14 Tactics to Deal with a Complex Problem


Här kommer en liten blogg-bonus på engelska delvis sammanfattad från iPad-projektet. En väldigt ovetenskaplig sammanställning av olika taktiker för hur man kan lösa komplexa problem i organisationen.

/ Martin Claesson

A complex problem is not necessarily something bad. Some problems arise from the opportunity to make improvements, while others emerge from the need to address failing processes or bad results. I personally embrace complex problems because I think it makes my office hours worthwhile to see how different approaches and tactics can bring the organization forward. Being able to spot a problem is of course the key, something that requires vision, qualification and guts. It’s a skill not always preferable for your career, depending on your employer, so it could be wise to package every identified problem with some tactics on how to deal with it. Finding and fixing a problem could prove invaluable to your organization but without a solution you’re just the person who dug up the dirt. For great problem spotters/solvers sometimes the solution is already available in their tool box, they just need to find the right problem for it and apply some tactics.

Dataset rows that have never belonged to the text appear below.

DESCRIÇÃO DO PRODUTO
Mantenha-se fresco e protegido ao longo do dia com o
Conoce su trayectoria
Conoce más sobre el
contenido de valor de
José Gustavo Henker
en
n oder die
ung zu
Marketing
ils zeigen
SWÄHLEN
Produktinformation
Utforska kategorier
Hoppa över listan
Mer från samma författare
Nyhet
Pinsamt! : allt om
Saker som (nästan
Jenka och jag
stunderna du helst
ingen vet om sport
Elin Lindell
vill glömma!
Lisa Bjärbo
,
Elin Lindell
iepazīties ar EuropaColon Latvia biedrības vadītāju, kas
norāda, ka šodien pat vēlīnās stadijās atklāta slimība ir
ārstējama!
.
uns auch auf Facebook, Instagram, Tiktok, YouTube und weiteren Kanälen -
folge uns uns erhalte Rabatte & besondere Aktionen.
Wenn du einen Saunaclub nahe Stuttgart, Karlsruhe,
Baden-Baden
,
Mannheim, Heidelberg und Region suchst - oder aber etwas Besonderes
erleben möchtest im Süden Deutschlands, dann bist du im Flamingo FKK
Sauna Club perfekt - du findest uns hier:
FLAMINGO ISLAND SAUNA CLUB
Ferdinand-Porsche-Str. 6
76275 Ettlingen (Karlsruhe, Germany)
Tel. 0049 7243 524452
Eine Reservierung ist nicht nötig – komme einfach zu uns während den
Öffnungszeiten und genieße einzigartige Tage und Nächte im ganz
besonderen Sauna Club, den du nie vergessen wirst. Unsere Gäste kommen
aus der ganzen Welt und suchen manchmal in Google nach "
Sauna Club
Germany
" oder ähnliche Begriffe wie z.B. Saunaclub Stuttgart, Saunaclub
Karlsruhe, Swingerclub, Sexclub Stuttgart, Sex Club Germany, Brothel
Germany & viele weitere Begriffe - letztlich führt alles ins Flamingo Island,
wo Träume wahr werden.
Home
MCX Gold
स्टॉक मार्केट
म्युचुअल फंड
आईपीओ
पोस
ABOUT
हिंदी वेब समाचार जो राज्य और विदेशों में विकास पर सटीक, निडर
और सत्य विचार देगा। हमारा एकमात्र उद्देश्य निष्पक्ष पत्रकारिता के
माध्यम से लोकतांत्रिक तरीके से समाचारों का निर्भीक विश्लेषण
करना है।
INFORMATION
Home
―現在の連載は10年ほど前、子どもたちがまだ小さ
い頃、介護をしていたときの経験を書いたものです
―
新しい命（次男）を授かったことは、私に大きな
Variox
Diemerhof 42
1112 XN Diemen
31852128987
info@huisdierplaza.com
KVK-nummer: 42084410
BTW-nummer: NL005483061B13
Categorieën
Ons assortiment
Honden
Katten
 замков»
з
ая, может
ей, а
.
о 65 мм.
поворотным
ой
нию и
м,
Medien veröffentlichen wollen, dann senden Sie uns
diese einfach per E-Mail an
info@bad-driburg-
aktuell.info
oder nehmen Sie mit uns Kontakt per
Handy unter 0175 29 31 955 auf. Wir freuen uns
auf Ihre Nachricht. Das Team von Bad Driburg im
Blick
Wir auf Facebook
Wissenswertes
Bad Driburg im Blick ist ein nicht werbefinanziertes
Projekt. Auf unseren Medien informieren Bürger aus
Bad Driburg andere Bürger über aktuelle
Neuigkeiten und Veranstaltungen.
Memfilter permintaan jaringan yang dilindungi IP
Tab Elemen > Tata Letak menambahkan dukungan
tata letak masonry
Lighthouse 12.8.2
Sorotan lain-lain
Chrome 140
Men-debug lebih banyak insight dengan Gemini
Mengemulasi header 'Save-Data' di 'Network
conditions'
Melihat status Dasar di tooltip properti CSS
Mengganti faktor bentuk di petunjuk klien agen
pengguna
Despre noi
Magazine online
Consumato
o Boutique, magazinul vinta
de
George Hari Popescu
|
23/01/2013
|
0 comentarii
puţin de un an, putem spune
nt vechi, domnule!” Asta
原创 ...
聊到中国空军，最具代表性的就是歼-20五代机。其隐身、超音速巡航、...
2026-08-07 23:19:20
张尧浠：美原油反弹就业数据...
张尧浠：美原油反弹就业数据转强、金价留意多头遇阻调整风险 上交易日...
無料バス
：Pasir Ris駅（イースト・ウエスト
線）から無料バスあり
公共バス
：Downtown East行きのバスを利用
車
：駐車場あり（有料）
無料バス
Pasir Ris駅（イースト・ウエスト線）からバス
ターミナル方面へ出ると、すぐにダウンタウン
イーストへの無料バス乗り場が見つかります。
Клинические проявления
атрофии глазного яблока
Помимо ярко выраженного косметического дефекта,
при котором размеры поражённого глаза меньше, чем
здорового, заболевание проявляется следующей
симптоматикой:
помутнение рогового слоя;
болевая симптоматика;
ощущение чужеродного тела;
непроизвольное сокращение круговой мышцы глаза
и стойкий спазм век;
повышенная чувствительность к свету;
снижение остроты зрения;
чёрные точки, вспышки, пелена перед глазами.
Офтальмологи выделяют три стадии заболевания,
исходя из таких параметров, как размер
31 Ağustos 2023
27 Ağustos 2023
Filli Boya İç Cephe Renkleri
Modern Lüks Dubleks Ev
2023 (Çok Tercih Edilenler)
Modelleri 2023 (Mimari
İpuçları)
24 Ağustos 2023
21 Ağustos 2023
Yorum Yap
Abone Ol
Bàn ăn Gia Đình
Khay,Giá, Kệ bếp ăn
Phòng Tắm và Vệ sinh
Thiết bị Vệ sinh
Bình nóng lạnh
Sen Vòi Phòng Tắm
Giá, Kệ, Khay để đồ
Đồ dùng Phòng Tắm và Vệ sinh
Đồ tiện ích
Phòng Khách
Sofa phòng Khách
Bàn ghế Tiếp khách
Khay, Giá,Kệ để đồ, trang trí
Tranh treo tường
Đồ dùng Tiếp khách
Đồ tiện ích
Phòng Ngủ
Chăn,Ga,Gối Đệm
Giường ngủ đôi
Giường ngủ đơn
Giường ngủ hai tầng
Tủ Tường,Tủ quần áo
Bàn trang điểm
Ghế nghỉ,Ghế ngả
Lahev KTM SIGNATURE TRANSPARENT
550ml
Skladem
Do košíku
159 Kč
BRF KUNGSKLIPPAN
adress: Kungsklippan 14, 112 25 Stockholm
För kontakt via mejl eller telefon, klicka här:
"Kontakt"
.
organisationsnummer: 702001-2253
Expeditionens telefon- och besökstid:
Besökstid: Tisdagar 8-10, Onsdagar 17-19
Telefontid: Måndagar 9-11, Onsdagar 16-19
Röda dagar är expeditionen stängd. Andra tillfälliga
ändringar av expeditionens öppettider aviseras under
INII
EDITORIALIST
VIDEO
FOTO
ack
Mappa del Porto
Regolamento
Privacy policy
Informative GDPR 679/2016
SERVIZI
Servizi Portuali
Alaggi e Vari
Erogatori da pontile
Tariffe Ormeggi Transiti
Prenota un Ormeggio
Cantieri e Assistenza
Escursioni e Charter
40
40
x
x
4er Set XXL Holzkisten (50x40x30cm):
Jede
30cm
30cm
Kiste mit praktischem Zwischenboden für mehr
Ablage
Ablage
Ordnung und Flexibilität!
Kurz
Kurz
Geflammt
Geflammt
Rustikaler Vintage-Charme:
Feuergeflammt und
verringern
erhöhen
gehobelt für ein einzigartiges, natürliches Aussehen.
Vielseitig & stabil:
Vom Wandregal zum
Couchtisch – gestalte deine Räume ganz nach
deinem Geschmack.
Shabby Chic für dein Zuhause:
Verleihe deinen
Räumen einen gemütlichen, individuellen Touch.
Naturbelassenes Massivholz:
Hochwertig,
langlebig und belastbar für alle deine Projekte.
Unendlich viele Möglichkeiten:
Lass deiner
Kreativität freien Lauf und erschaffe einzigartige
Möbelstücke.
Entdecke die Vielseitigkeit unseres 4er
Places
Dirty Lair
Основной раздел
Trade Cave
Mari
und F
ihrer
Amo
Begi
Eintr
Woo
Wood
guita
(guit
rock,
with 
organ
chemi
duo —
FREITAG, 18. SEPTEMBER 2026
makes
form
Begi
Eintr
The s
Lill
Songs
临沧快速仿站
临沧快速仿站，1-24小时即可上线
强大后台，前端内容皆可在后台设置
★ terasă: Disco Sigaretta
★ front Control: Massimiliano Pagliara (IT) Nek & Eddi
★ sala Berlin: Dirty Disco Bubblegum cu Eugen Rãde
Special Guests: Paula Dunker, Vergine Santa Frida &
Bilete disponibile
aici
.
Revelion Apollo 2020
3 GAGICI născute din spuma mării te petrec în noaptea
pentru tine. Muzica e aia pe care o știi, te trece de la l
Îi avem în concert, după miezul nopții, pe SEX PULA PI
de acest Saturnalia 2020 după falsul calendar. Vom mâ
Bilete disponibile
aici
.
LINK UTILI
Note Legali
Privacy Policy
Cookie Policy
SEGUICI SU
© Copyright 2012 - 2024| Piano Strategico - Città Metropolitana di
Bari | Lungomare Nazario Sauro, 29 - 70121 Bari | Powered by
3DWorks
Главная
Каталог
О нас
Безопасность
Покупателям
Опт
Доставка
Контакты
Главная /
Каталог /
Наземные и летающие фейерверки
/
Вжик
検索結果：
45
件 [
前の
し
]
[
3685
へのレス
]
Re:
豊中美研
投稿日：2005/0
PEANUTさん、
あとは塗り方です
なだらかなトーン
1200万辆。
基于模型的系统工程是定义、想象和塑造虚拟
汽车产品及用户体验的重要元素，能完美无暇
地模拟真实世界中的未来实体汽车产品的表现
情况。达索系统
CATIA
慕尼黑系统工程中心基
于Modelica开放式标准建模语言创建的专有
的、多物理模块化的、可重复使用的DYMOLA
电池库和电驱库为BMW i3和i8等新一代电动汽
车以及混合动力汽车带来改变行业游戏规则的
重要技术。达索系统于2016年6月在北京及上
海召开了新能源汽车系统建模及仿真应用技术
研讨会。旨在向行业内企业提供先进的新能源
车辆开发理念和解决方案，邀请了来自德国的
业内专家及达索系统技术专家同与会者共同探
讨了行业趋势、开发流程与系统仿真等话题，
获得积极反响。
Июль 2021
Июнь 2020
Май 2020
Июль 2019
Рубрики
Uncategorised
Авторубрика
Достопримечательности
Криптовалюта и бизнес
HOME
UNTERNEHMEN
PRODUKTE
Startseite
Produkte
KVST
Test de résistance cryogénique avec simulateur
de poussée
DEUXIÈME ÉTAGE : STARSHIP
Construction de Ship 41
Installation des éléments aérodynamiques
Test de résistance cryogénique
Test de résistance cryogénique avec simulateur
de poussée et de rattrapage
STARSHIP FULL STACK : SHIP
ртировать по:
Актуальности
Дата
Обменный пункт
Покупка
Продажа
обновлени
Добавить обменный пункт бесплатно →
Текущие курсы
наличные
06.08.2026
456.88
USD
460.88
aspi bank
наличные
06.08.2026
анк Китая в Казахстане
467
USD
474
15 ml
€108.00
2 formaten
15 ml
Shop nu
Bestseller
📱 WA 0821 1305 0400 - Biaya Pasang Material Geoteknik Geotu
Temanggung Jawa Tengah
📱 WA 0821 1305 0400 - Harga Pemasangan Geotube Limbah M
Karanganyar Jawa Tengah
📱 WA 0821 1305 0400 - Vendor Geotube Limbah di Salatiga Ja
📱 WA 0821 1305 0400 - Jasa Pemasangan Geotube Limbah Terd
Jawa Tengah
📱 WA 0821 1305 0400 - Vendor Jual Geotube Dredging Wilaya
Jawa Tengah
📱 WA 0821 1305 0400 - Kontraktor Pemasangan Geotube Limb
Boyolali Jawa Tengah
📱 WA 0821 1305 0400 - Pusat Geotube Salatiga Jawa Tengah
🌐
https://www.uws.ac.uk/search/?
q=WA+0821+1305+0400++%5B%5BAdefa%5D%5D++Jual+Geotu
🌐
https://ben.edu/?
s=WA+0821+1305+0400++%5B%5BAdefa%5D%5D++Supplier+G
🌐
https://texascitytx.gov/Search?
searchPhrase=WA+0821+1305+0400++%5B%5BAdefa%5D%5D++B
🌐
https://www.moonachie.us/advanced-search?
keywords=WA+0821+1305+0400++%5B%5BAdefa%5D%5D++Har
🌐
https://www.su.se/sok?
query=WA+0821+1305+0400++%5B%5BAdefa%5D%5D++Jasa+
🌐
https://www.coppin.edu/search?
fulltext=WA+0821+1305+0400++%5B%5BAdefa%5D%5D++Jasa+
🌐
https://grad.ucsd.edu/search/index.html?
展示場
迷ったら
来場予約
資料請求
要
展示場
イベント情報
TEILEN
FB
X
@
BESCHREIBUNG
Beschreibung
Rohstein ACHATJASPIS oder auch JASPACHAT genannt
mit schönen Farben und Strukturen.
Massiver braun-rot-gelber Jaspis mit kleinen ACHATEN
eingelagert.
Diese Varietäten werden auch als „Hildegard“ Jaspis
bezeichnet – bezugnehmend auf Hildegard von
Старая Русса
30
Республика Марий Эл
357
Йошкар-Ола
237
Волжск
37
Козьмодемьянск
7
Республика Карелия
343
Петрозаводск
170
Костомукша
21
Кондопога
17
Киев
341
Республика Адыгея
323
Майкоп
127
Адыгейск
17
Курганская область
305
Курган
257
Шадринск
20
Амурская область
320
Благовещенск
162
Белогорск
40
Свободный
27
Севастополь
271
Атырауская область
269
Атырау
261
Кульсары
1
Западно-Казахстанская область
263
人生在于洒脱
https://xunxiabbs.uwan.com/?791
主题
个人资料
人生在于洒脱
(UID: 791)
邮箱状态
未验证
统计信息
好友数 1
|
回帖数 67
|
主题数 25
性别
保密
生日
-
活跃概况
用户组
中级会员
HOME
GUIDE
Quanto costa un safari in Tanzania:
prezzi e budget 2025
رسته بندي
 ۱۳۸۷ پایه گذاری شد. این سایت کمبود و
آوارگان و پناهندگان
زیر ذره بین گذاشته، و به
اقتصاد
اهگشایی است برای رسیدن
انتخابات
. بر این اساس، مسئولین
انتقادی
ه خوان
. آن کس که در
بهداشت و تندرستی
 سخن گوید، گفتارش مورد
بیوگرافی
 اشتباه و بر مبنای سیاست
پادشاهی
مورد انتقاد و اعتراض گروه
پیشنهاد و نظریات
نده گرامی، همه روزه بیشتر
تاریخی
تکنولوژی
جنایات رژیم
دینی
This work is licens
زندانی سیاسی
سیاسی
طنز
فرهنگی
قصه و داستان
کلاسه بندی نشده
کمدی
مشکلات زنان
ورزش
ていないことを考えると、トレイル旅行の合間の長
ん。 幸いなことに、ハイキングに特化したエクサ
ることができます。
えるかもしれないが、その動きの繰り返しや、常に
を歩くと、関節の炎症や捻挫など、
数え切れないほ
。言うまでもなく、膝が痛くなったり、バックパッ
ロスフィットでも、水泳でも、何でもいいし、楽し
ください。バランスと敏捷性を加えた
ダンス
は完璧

So here’s 14 tactics to deal with a complex problem that you could choose from. My personal favourites are Ignore and Spend, but reality many times restricts me to Duct tape and the Do-it-yourself tactic (that I deliberately left out because it’s not really a tactic is it?), while Grow is probably the best long-term approach. Go ahead and try some or all of them, if they don’t work you’re probably doing it wrong.


Ignore – Some problems are just best left alone. Ask yourself is this is a situation that need fixing now or if there are more important things to focus on, then go do that. Whenever you come back to the issue the problem might already have been solved.

Duct tape – Make a temporary solution that will keep things running for now until you can apply other tactics. A cheap option that will work if you need to fix things instantly or your problem is limited to a certain time frame.

Invent – Get someone to solve the problem by creating a completely new solution. This could be a risky and costly approach and applies to unusual problems that resemble few others. Only do this to problems that affect your organization over a longer time period.

Piggy back – Go with someone else’s solution. It’s probably not necessary to buy a rocket if you just need a ride to the stars. This is a relatively cheap option that doesn’t give you full control over the solution but makes it happen.

Offspring – Spin off the problem to someone else who has to take ownership, maybe you’re the wrong person to deal with it if you just tweak it a little bit. There is also an option, though expensive, to create a new position to deal with a reoccurring problem.

Jam – Gather a good crew and sit down for a dedicated but limited period, preferably outside the office. Have everyone in the crew bring their ideas and perspectives on how to solve the problem. Don’t leave without at least a few threads to follow.

Lead – Appoint or create strong leadership to get everyone focused and on the same track when dealing with the problem. This is a power approach that could be useful if you identify that the key competencies to solve the problem are already in place.

Full court press – Have everyone in your organization or department address the problem for a short and limited time. This could be seen as a desperate tactic but deployed correctly it can also have positive side effects on  your organization by getting everyone involved in important processes.

Story – Some problems need to be looked at thoroughly to be understood. By investigating the past and envisioning the wanted state (future) it could be possible to fill in the gaps to find a feasible solution.

Mash – Try to solve the problem by combining already existing resources. Many solutions are already within your grasp if you are just able to see the opportunities and connect the right ends of resources and systems together.

Spend – Some problems go away by throwing money at them. It’s usually wise to know how and why you are doing it too.

Replicate – Your problem is probably not unique, someone else is likely to have already solved it (or died trying). Get the best parts of that person’s work (as long as it’s not patented) and leave the rest.

Invite – Look for someone to partner you in finding a solution. Maybe someone else could also gain from getting rid of the problem or through the process of dealing with it.

Grow – Make your organization aware of the problem and have it self-organize and grow around it to create a solution. This is a great tactic for organizations who are often dealing with complex problems but it requires you to have qualified and adaptable personnel at your disposal. And don’t expect things to happen overnight.